On 11/5/2024 1:53 AM, Alexei Starovoitov wrote:
On Mon, Nov 4, 2024 at 3:55 AM Xu Kuohai <xukuohai@xxxxxxxxxxxxxxx> wrote:
*(unsigned long *)(udata + moff) = prog->aux->id;
+
+ /* init ksym for this trampoline */
+ bpf_struct_ops_ksym_init(prog, image + trampoline_start,
+ image_off - trampoline_start,
+ ksym++);
Thanks for the patch.
I think it's overkill to add ksym for each callsite within a single
trampoline.
1. The prog name will be next in the stack. No need to duplicate it.
2. ksym-ing callsites this way is quite unusual.
3. consider irq on other insns within a trampline.
The unwinder won't find anything in such a case.
So I suggest to add only one ksym that covers the whole trampoline.
The name could be "bpf_trampoline_structopsname"
that is probably st_ops_desc->type.
IIUC, the "whole trampoline" for a struct_ops is actually the page
array st_map->image_pages[MAX_TRAMP_IMAGE_PAGES], where each page is
allocated by arch_alloc_bpf_trampoline(PAGE_SIZE).
Since the virtual addresses of these pages are *NOT* guaranteed to
be contiguous, I dont think we can create a single ksym for them.
And if we add a ksym for each individual page, it seems we will end
up with an odd name for each ksym.
I see. Good point. Ok. Let's add ksym for each callback.

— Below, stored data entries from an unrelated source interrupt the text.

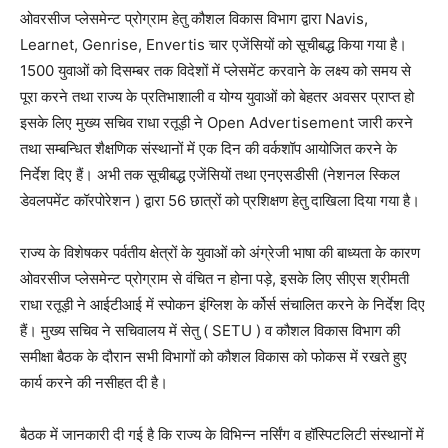
ओवरसीज प्लेसमेन्ट प्रोग्राम हेतु कौशल विकास विभाग द्वारा Navis,
Learnet, Genrise, Envertis चार एजेंसियों को सूचीबद्ध किया गया है।
1500 युवाओं को दिसम्बर तक विदेशों में प्लेसमेंट करवाने के लक्ष्य को समय से
पूरा करने तथा राज्य के प्रतिभाशाली व योग्य युवाओं को बेहतर अवसर प्राप्त हो
इसके लिए मुख्य सचिव राधा रतूड़ी ने Open Advertisement जारी करने
तथा सम्बन्धित शैक्षणिक संस्थानों में एक दिन की वर्कशॉप आयोजित करने के
निर्देश दिए हैं। अभी तक सूचीबद्ध एजेंसियों तथा एनएसडीसी (नेशनल स्किल
डेवलपमेंट कॉरपोरेशन ) द्वारा 56 छात्रों को प्रशिक्षण हेतु दाखिला दिया गया है।
राज्य के विशेषकर पर्वतीय क्षेत्रों के युवाओं को अंग्रेजी भाषा की बाध्यता के कारण
ओवरसीज प्लेसमेन्ट प्रोग्राम से वंचित न होना पड़े, इसके लिए सीएस श्रीमती
राधा रतूड़ी ने आईटीआई में स्पोकन इंग्लिश के र्कोर्स संचालित करने के निर्देश दिए
हैं। मुख्य सचिव ने सचिवालय में सेतु ( SETU ) व कौशल विकास विभाग की
समीक्षा बैठक के दौरान सभी विभागों को कौशल विकास को फोकस में रखते हुए
कार्य करने की नसीहत दी है।
बैठक में जानकारी दी गई है कि राज्य के विभिन्न नर्सिंग व हॉस्पिटलिटी संस्थानों में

Given that each page consists of one or more bpf trampolines, which
are not different from bpf trampolines for other prog types, such as
bpf trampolines for fentry, and since each bpf trampoline for other
prog types already has a ksym, I think it is not unusual to add ksym
for each single bpf trampoline in the page.
And, there are no instructions between adjacent bpf trampolines within
a page, nothing between two trampolines can be interrupted.
For the name, bpf_trampoline_<struct_ops_name>_<member_name>, like
bpf_trampoline_tcp_congestion_ops_pkts_acked, seems appropriate.
Agree. This naming convention makes sense.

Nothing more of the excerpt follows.